Yazım sorunları
Yazımımızda çoğu anlaşmazlıkların gerisinde bilim adamlarının inatlaşması vardır, kısa zamanda çözümlenebilecek çok basit sorunlar bu bilim adamlarının iktidar kavgaları yüzünden uzayıp gitmiştir. Atatürk bize çok kolay bir yazı bıraktı, bugün yaşadığımız yazım sorunları Osmanlıcada yaşanan sorunların yanında çok önemsizdir. Şekspir, " İngilizceyi kim konuşulduğu gibi yazılan, yazıldığı gibi konuşulan bir dil haline getirirse, bütün malvarlığımı ona bağışlayacağım" demiş. Şekspir gerçekten böyle bir söz söylemiş midir bilmiyorum, ama Türkçe için söylenseydi bu ödül kuşkusuz Atatürk'e verilirdi, onun sayesinde imlası çok kolay bir yazıya kavuştuk.
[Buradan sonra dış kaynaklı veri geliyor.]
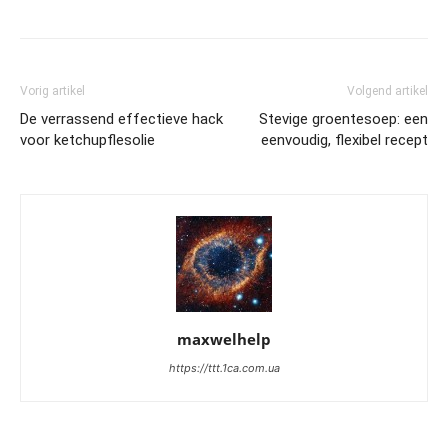
Vorig artikel
Volgend artikel
De verrassend effectieve hack
Stevige groentesoep: een
voor ketchupflesolie
eenvoudig, flexibel recept
maxwelhelp
https://ttt.1ca.com.ua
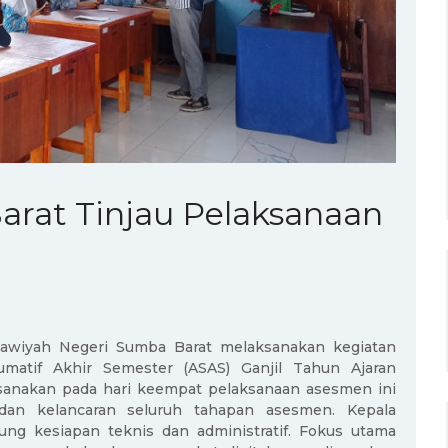
rat Tinjau Pelaksanaan
nawiyah Negeri Sumba Barat melaksanakan kegiatan
matif Akhir Semester (ASAS) Ganjil Tahun Ajaran
ksanakan pada hari keempat pelaksanaan asesmen ini
 dan kelancaran seluruh tahapan asesmen. Kepala
ng kesiapan teknis dan administratif. Fokus utama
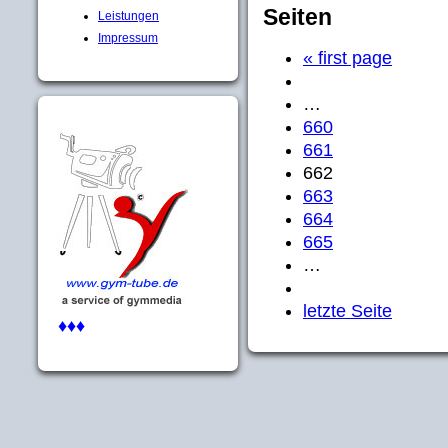
Seiten
Leistungen
Impressum
« first page
…
660
661
662
663
664
665
…
letzte Seite
♦♦♦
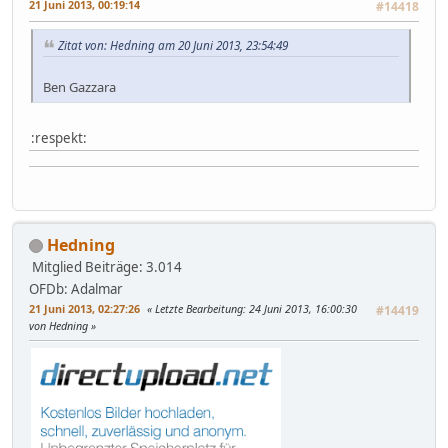
21 Juni 2013, 00:19:14
#14418
Zitat von: Hedning am 20 Juni 2013, 23:54:49
Ben Gazzara
:respekt:
Hedning
Mitglied
Beiträge: 3.014
OFDb: Adalmar
21 Juni 2013, 02:27:26
Letzte Bearbeitung
: 24 Juni 2013, 16:00:30
#14419
von Hedning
Bugün tartıştığımız yazım sorunlarının nerdeyse tamamı bilim adamlarımızın iktidar kavgalarından ve biraz da yetersizliklerinden kaynaklanır. Halk dilinde "şapka" da denilen düzeltme imine bağlı kurallar, bizde uzayıp giden yazım tartışmalarından biridir, bilim adamlarımız epey bir zaman düzeltme imi yüzünden didişip durdular, neyse ki bu konudaki anlaşmazlıklar azaldı, nispet i'si dediğimiz ekin yazımı dışında, bu imle ilgili kurallarda bir birlik sağlandı.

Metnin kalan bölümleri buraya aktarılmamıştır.